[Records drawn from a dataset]
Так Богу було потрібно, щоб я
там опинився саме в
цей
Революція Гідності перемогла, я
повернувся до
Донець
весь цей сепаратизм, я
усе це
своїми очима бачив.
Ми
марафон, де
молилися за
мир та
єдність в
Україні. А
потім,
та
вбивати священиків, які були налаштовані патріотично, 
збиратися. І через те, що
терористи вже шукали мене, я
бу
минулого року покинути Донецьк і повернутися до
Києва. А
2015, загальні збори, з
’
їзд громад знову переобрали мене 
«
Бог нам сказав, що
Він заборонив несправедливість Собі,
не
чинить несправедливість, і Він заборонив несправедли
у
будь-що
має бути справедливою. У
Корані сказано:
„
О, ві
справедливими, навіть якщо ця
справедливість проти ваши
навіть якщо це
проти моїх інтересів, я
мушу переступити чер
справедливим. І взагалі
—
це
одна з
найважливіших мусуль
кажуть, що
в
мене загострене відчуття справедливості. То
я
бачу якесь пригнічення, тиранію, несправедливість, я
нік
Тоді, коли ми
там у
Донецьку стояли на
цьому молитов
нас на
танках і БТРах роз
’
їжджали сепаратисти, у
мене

...

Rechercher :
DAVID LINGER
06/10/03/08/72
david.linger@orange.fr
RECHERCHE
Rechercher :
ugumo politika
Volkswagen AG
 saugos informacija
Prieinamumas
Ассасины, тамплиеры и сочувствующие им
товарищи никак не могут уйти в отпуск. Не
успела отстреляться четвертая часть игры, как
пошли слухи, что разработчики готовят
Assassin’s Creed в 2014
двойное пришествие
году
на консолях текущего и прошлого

**Problem description**:
Could you retype exactly the lines above, starting at the line that contains "Так Богу було потрібно, щоб я" and ending at the line that contains "Бог нам сказав, що", and nothing more?

**Task response**:
Так Богу було потрібно, щоб я
там опинився саме в
цей
Революція Гідності перемогла, я
повернувся до
Донець
весь цей сепаратизм, я
усе це
своїми очима бачив.
Ми
марафон, де
молилися за
мир та
єдність в
Україні. А
потім,
та
вбивати священиків, які були налаштовані патріотично, 
збиратися. І через те, що
терористи вже шукали мене, я
бу
минулого року покинути Донецьк і повернутися до
Києва. А
2015, загальні збори, з
’
їзд громад знову переобрали мене 
«
Бог нам сказав, що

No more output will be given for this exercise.